▶ WORK TO BE COMPLETED:
Repeat the records given below in full, with no changes.

(DATA FOR PROCESSING Opens)

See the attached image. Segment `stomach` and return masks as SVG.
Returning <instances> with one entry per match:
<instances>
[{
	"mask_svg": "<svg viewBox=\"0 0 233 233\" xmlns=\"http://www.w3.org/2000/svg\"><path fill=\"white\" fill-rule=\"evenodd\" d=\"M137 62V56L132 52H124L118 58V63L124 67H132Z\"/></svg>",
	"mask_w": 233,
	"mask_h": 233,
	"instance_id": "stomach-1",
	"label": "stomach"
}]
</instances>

(DATA FOR PROCESSING Closes)

▶ SOLUTION TO THE EXERCISE:
See the attached image. Segment `stomach` and return masks as SVG.
Returning <instances> with one entry per match:
<instances>
[{
	"mask_svg": "<svg viewBox=\"0 0 233 233\" xmlns=\"http://www.w3.org/2000/svg\"><path fill=\"white\" fill-rule=\"evenodd\" d=\"M137 62V56L132 52H124L118 58V63L124 67H132Z\"/></svg>",
	"mask_w": 233,
	"mask_h": 233,
	"instance_id": "stomach-1",
	"label": "stomach"
}]
</instances>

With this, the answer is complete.